Neal was certainly becoming attached to this child, even if that bond possibly didn’t extend to the alleles within their chromosomes. The former con man didn’t know where this train was heading, but he couldn’t seem to stop the progress in a journey that was fraught with worrisome pitfalls. If Logan was, indeed, his son, didn’t he deserve a better life than being saddled with an ex-con father who made his living deceiving others? Neal had always been proud of his criminal expertise, but now he was feeling ashamed. His complacent little world had been turned upside down and he wasn’t sure how to upright it again. Nonetheless, he tried to do better. When he noticed that Logan had slickly pocketed a pack of gum from a bodega when they stopped to buy milk, Neal marched the little light-fingered thief straight back up to the Pakistani clerk at the cash register.

“What do you want to say to the man?” Neal said in a steely voice.
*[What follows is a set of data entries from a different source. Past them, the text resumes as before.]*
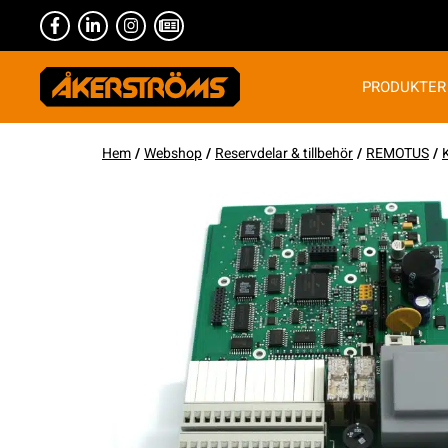
PRODUKTER
Hem
/
Webshop
/
Reservdelar & tillbehör
/
REMOTUS
/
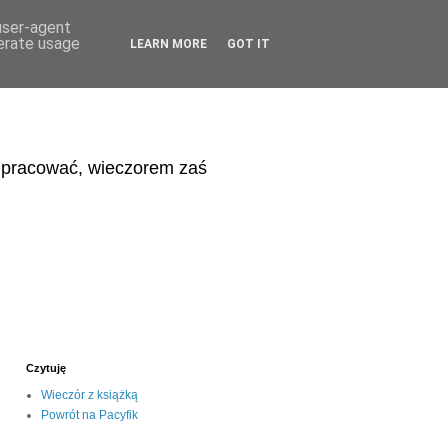
 user-agent
nerate usage
LEARN MORE
GOT IT
eń pracować, wieczorem zaś
Czytuję
Wieczór z książką
Powrót na Pacyfik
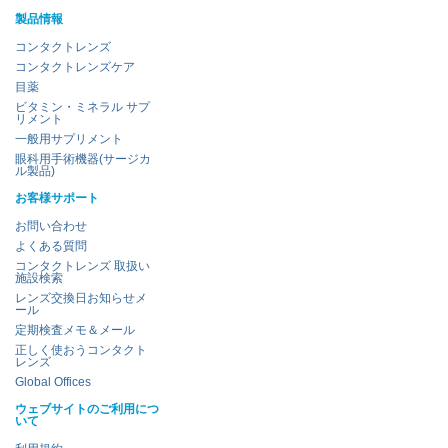
製品情報
コンタクトレンズ
コンタクトレンズケア
目薬
ビタミン・ミネラル サプ
リメント
一般用サプリメント
眼科用手術機器(サージカ
ル製品)
お客様サポート
お問い合わせ
よくある質問
コンタクトレンズ 取扱い
施設検索
レンズ交換日お知らせメ
ール
定期検査メモ＆メール
正しく使おうコンタクト
レンズ
Global Offices
ウェブサイトのご利用につ
いて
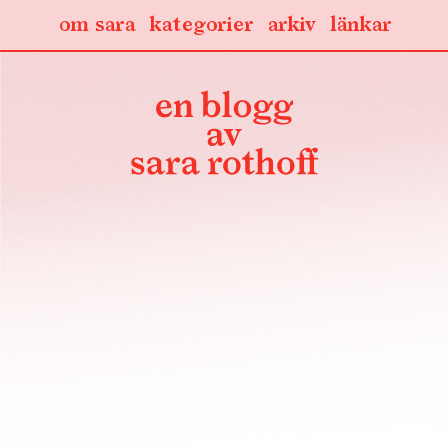
om sara
kategorier
arkiv
länkar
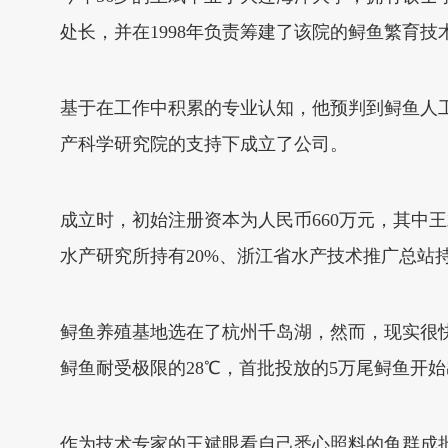
处长，并在1998年负责筹建了该院的鲟鱼繁育
基于在工作中积累的专业认知，他预判到鲟鱼人工
产科学研究院的支持下成立了公司。
成立时，初始注册资本为人民币660万元，其中王
水产研究所持有20%、浙江省水产技术推广总站持
鲟鱼养殖基地选在了杭州千岛湖，然而，现实很
鲟鱼耐受极限的28℃，首批投放的5万尾鲟鱼开
作为技术专家的王斌眼看自己悉心照料的鱼群成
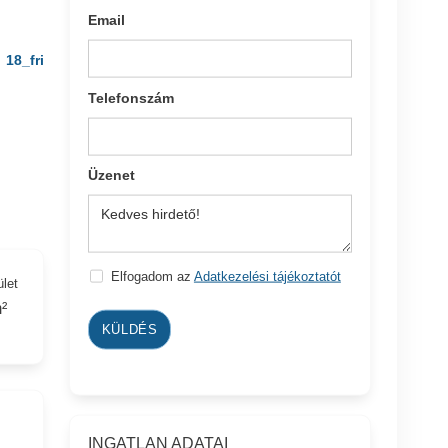
Email
18_fri
Telefonszám
Üzenet
Elfogadom az
Adatkezelési tájékoztatót
ület
²
KÜLDÉS
INGATLAN ADATAI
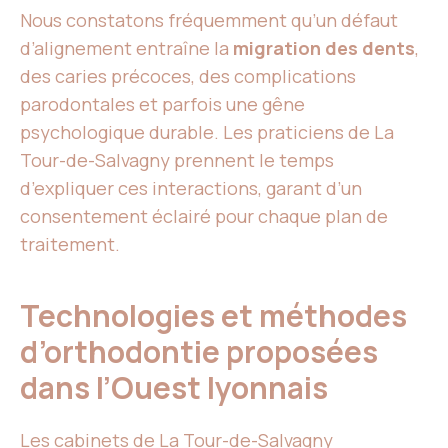
Nous constatons fréquemment qu’un défaut
d’alignement entraîne la
migration des dents
,
des caries précoces, des complications
parodontales et parfois une gêne
psychologique durable. Les praticiens de La
Tour-de-Salvagny prennent le temps
d’expliquer ces interactions, garant d’un
consentement éclairé pour chaque plan de
traitement.
Technologies et méthodes
d’orthodontie proposées
dans l’Ouest lyonnais
Les cabinets de La Tour-de-Salvagny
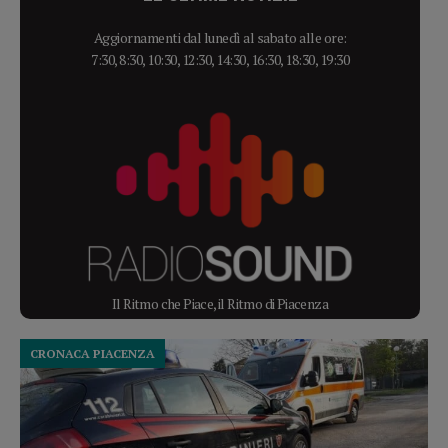
Aggiornamenti dal lunedì al sabato alle ore:
7:30, 8:30, 10:30, 12:30, 14:30, 16:30, 18:30, 19:30
Il Ritmo che Piace, il Ritmo di Piacenza
CRONACA PIACENZA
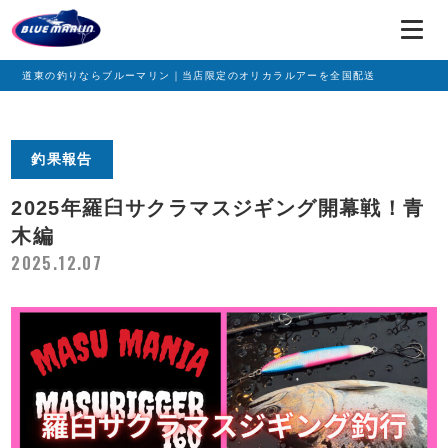
道東の釣りならブルーマリン｜当店限定のオリカラルアーを全国配送
釣果報告
2025年羅臼サクラマスジギング開幕戦！青
木編
2025.12.07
Logan looked stricken and mortified. “I took this, Sir, and it wasn’t paid for,” he mumbled as the packet was placed on the counter and the child couldn’t meet the dark-skinned man’s eyes.

“Thank you for being honest,” was all that the surprised clerk could think to say before Neal maneuvered his charge back out onto the street, hopefully with a very hard lesson learned.

“Logan, you should be proud of a lot of things that you accomplish in your life,” Neal says softly as he places an arm around the hunched shoulders, “but being a thief shouldn’t be one of them. You have your whole existence waiting for you to carve out your unique niche. Make sure it is a life that you can live with.” As those word played on a loop in Neal’s mind, he began to wonder if it was Logan he was trying to reshape or himself.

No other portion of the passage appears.